Ok, so about the main thing I'd tweak about the groom is to fix up the definition between the jacket and the pants. I LOVE the nicely scissored butt, but it needs to go right up to the jacket, and have a more definite jacket coming out of the body. Think of how the continental has a jacket that comes almost straight out from the shaved butt (though it's 'rounded' of course, I mean it sorta 'sits' on the body, rather than blends gradually in) THAT is what you need to try and pull off with this look too, if that's what you're going for. And to do that, I'd be moving the line of the jacket forwards along the body a bit. there's a very slight 'hump' where the jacket slopes down to the pants; I'd be taking that hump right out and setting the jacket line in there...

I've attached my tweaking. I also took more off the front of the front leg and a teeny bit from the elbow just to straighten the front leg a touch more too. Obviously standing properly stacked with his head up might change the look a bit too, and more neck hair will get the jacket looking better, but it does look good, honest!!

Hmm, and if you're not going for the junior lion trim, then you can throw my critique out the window! LOL!

I love doing this sorta thing, especially cos right now I'm planning on growing Paris into this! hehe


----------



## Cornishbecky (Nov 21, 2009)

the trim im trying to get is called the Scandinavian lion trim (I Think)
Where the rear blends into the jacket, the trim your describing is in england called either puppy pants or second puppy or just scandinavian trim?

I have google trims but they vary in name so much.

I took a few ends off the top of the jacket as they were just wispy and brown, 
front legs i havent touched yet, in the before pic i was starting to do the jacket as you descibed but prefered the blended look.
Critiques always welcome,
if you can find a pic of the trim im trying for great as i cant seem to get a definate answer as to the name.
i havee added a few more pics
thanks Bec


----------



## flyingduster (Sep 6, 2009)

the scandinavian lion/scandinavian T/scandinavian junior/junior lion/puppy lion/scandinavian puppy/second puppy trim (and countless other names!) are all pretty much the same from what I've seen, and they don't blend into the pants really?
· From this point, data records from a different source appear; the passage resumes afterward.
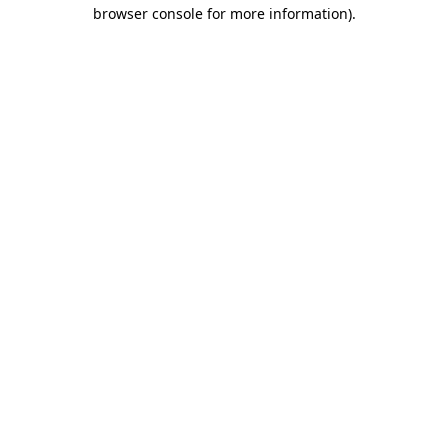
browser console for more information).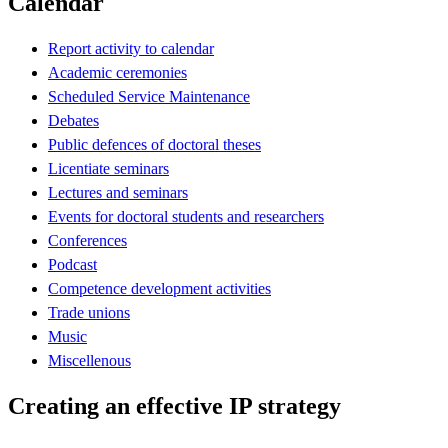
Calendar
Report activity to calendar
Academic ceremonies
Scheduled Service Maintenance
Debates
Public defences of doctoral theses
Licentiate seminars
Lectures and seminars
Events for doctoral students and researchers
Conferences
Podcast
Competence development activities
Trade unions
Music
Miscellenous
Creating an effective IP strategy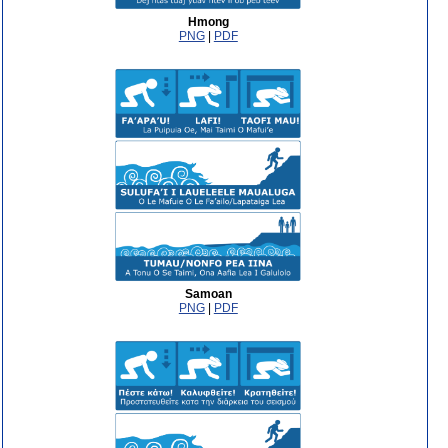
Hmong
PNG
|
PDF
Samoan
PNG
|
PDF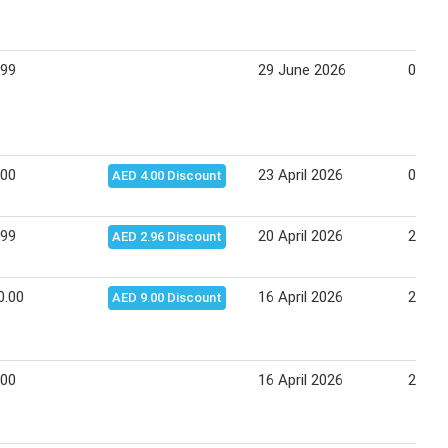
.99
29 June 2026
01 Ju
.00
23 April 2026
03 Ma
AED 4.00 Discount
.99
20 April 2026
22 Apr
AED 2.96 Discount
0.00
16 April 2026
26 Apr
AED 9.00 Discount
.00
16 April 2026
26 Apr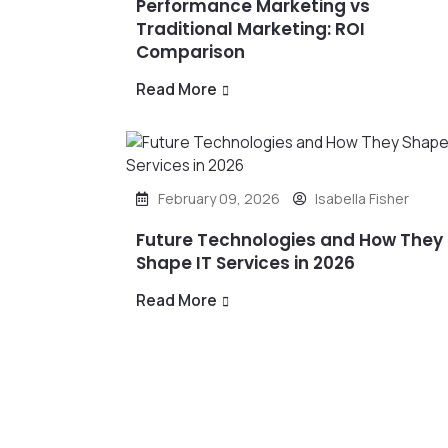
Performance Marketing vs
Traditional Marketing: ROI
Comparison
Read More
February 09, 2026
Isabella Fisher
Future Technologies and How They
Shape IT Services in 2026
Read More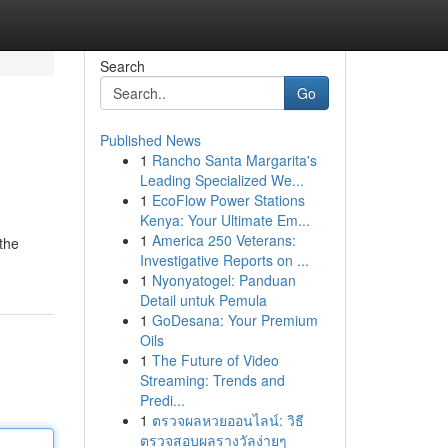
Search
Go
Published News
1
Rancho Santa Margarita's
Leading Specialized We...
1
EcoFlow Power Stations
Kenya: Your Ultimate Em...
1
America 250 Veterans:
 the
Investigative Reports on ...
1
Nyonyatogel: Panduan
Detail untuk Pemula
1
GoDesana: Your Premium
Oils
1
The Future of Video
Streaming: Trends and
Predi...
1
ตรวจผลหวยออนไลน์: วิธี
ตรวจสอบผลรางวัลง่ายๆ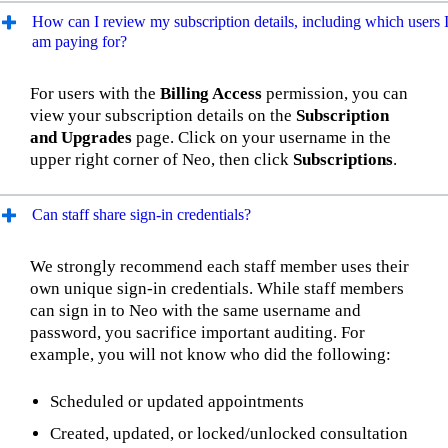
How can I review my subscription details, including which users 
am paying for?
For users with the
Billing Access
permission, you can
view your subscription details on the
Subscription
and Upgrades
page. Click on your username in the
upper right corner of Neo, then click
Subscriptions
.
Can staff share sign-in credentials?
We strongly recommend each staff member uses their
own unique sign-in credentials. While staff members
can sign in to Neo with the same username and
password, you sacrifice important auditing. For
example, you will not know who did the following:
Scheduled or updated appointments
Created, updated, or locked/unlocked consultation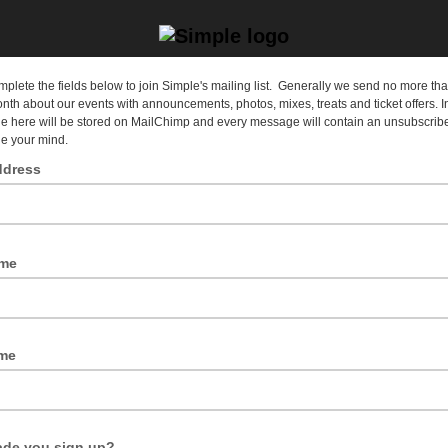
plete the fields below to join Simple's mailing list. Generally we send no more tha
nth about our events with announcements, photos, mixes, treats and ticket offers. I
e here will be stored on MailChimp and every message will contain an unsubscribe 
e your mind.
ddress
dress would you like us to send our mailshots?
ame
to greet you personally, but it doesn't have to be your real name.
me
de you sign up?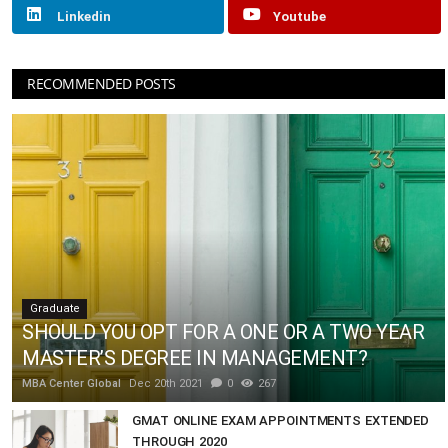
Linkedin
Youtube
RECOMMENDED POSTS
Graduate
SHOULD YOU OPT FOR A ONE OR A TWO YEAR
MASTER’S DEGREE IN MANAGEMENT?
MBA Center Global
Dec 20th 2021
0
267
GMAT ONLINE EXAM APPOINTMENTS EXTENDED
THROUGH 2020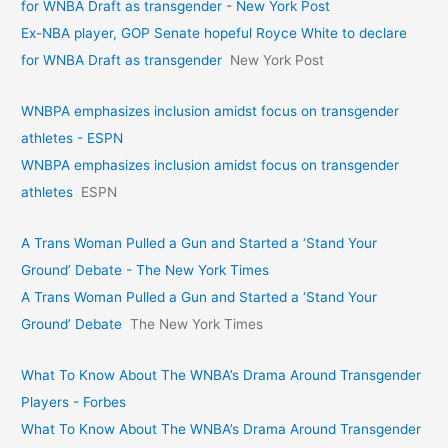
for WNBA Draft as transgender - New York Post
Ex-NBA player, GOP Senate hopeful Royce White to declare
for WNBA Draft as transgender
New York Post
WNBPA emphasizes inclusion amidst focus on transgender
athletes - ESPN
WNBPA emphasizes inclusion amidst focus on transgender
athletes
ESPN
A Trans Woman Pulled a Gun and Started a ‘Stand Your
Ground’ Debate - The New York Times
A Trans Woman Pulled a Gun and Started a ‘Stand Your
Ground’ Debate
The New York Times
What To Know About The WNBA’s Drama Around Transgender
Players - Forbes
What To Know About The WNBA’s Drama Around Transgender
They have a big jacket & neck hair, and the pants. The reason they don't look so definite sometimes, I think is because the length of the neck hair doesn't make it look like a jacket so much as just really long neck hair! lol.

Here's about the closest I can find to not having it too defined between jacket and pants:







But with any less definition and it'd be verging on being like the 'modern' trim rather than anything else...

Annnnnyway, so if you want a blended look you'll have to take the jacket way down more to be able to blend it into the pants better, or at least blend forwards further as the jacket comes too far back on the body and makes him look off balance. Note how the above pic the jacket is way up around the ribs? Try bringing Roxie's jacket forward a bit too, even if you still want to keep it blended somewhat, it'll look better if it's all moved forwards a bit.

Front legs definitely need more off. Mainly the front and possibly the side s abit to tighten them up and in turn tighten up the jacket where they 'join'. You want to leave lots of hair on the backs of the front legs, but make sure they're straight columns too still so you might need to take some off the elbows (elbows always need some taken off! LOL) It'll also help his legs look longer if they're not as 'heavy' with hair too. Back legs are good though, just need the cuffs done to make them look great really!!


----------



## Olie (Oct 10, 2009)

Roxie does look great - I imagine this is not an easy trim to do. I would love to see this on Olie or Suri. Here are a few I found on the net. Not sure how "great" they are but it does show the jacket shorter as well as the front legs.


----------



## Cornishbecky (Nov 21, 2009)

Thats it the top pic, thats what i was trying to do.
she still has lots of puppy coat thats why i took a bit off the jacket.
how long does the coat change take?
maybe in a week or so i will do her again but do the legs as well.
Thanks for you advice will try and remember.
Bec


----------



## flyingduster (Sep 6, 2009)

the top pic is the same trim as the other pics, just a view from slightly more behind the dog so you don't see the definition as much


----------